Abstract

BACKGROUND

MRI remains the standard imaging modality in paediatric CNS tumours. Whilst Positron emission tomography (PET) with O-(2-[18F]fluoroethyl)-L-tyrosine ([18F-FET) is a well-established tool in adult central nervous system (CNS) tumours, established data on its diagnostic utility and impact on clinical management in children and adolescents remain limited.

METHODS

Single centre retrospective review of database of all paediatric and adolescent patients (age 0-19years) who underwent 18F]FET-PET imaging with cross referencing of patient electronic medical records. Conducted at the Children’s Hospital at Westmead in Sydney, Australia.

RESULTS

116 patients underwent 18F-FET PET imaging between October 2012 and January 2024. 28 patients had additional comparative fluorodeoxyglucose (FDG) CNS dedicated PET imaging. Primary indications for FET PET imaging included differentiating between a neoplastic versus non-neoplastic process (23.3%), identifying active residual tumour (14.7%), characterising tumour grade in patients including in those with the known tumour predisposition syndromes (6%), distinguishing between progression pseudo-progression (2.5%) and providing additional localisation or biopsy guidance (8.6%).

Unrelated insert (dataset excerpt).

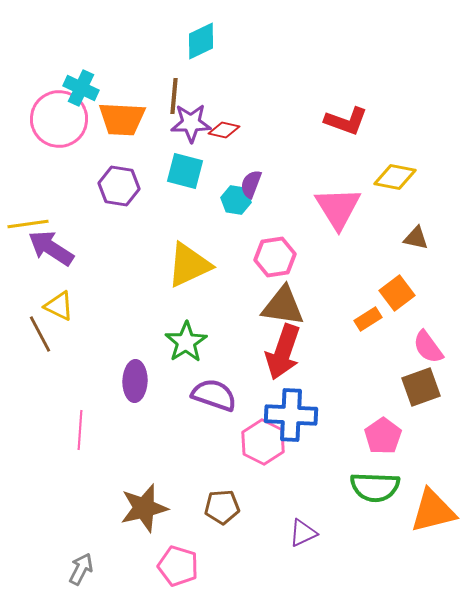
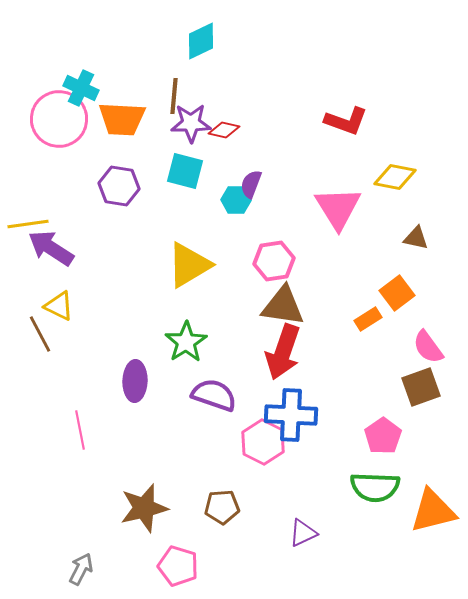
cyan hexagon at (236, 200): rotated 8 degrees counterclockwise
pink hexagon at (275, 257): moved 1 px left, 4 px down
yellow triangle at (189, 265): rotated 6 degrees counterclockwise
pink line at (80, 430): rotated 15 degrees counterclockwise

Malignant transformation, gliomatosis and extent of disease was also noted as indications. 15 patients were able to avoid a biopsy or invasive surgery. Nearly 60% of FET PET imaging was considered clinically useful with the management of 52/112 (46%) patients being supported or changed. Management changes included change second look surgery, change of radiation field, change of treatment and access to a clinical trial. Only 3 scans were reported to have technical challenges in resolution or poor spatial correlation with MRI. Further analysis is currently being conducted, reviewing standard uptake values (SUV’s) of histologically proven low/high grade tumours and T2 enhancing/non-enhancing lesions.

CONCLUSIONS

This small study demonstrated the clinical benefit and utility of 18F-FET PET imaging in paediatric CNS tumours. Our experience has demonstrated significant surgical and diagnostic advantage in tumour localisation as well as avoiding surgery where able.